Lassen wir den Wind sprechen, ein Roman, der den Autor fast drei Jahrzehnte beschäftigt hat, schickt den Kommissar Medina in eine Zerreißprobe der Existenz, radikal zweifelnd, abgründig komisch: Seinem Polizistendasein in Santa María entflieht er nach Lavanda, wo er als Maler und Liebhaber dilettiert. Dafür lässt er sich von Frieda von Kliestein aushalten, einer Cabaret-Sängerin, die wie er selbst lieber mit Frauen schläft. Doch das ihm entrückte Santa María zieht ihn zurück. Und dort wieder angekommen, wird er schließlich als Kommissar die Ermordung Friedas untersuchen müssen, in die er selbst verstrickt zu sein scheint.
Für diese Nacht
Roman
Onettis Roman aus dem Jahr 1943 spielt in einer einzigen Nacht in einer Hafenstadt im Bürgerkrieg und folgt einem Mann, der alles daransetzt, seinen politischen Gegnern und früheren Weggefährten zu entkommen und die eigene Haut zu retten, obwohl er um die Vergeblichkeit dieses Unterfangens weiß. Ein Roman, der etwas von der schwarzen Serie der Kriminalromane der frühen vierziger Jahre hat: ein thrill von existentieller Eindringlichkeit.

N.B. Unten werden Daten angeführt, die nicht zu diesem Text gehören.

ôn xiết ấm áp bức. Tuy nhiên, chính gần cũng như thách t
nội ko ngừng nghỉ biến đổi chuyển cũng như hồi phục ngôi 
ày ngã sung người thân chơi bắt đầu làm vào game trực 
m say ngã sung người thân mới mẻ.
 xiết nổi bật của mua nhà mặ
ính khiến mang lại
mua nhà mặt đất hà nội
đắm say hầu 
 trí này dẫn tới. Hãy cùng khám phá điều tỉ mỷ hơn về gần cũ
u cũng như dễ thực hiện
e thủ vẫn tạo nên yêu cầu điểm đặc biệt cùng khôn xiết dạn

Wenn es nicht mehr wichtig ist besteht aus den Aufzeichnungen von Juan Carr, einer heillos gescheiterten Existenz. Carr kommt eines Tages nach Santa María, wo er für gute Dollars Arbeiten an einem Stauwerk beaufsichtigen soll. Er lebt in einem großen Haus am Fluss, versorgt von der Mestizin Eufrasia, zu deren Tochter Elvira er sich hingezogen fühlt. Er stößt auf Díaz Grey, der ihn zu Gesprächen und Alkohol einlädt. Der Arzt hat Angélica Inés, die labile Tochter des Werftbesitzers Jeremías Petrus, geheiratet und lebt mit einem Wissen, das ihn zu Schweigsamkeit und Bekenntnis treibt. Eine absurde Aufgabe drängt Carr in einen grell ausgeleuchteten Randbereich von Schmuggel, Lebensbeharrung und ätzender Selbstbefragung. Seine Aufzeichnungen zeigen ihn als ein ironisch verzeichnetes Alter Ego Onettis. Dieses letzte Werk Juan Carlos Onettis, ein Jahr vor seinem Tod erschienen, ist ein lakonischer, ja anarchischer Bogenschlag zu seinem atmosphärisch so ganz anderen, aber nicht minder unerschrockenem Erstling Der Schacht.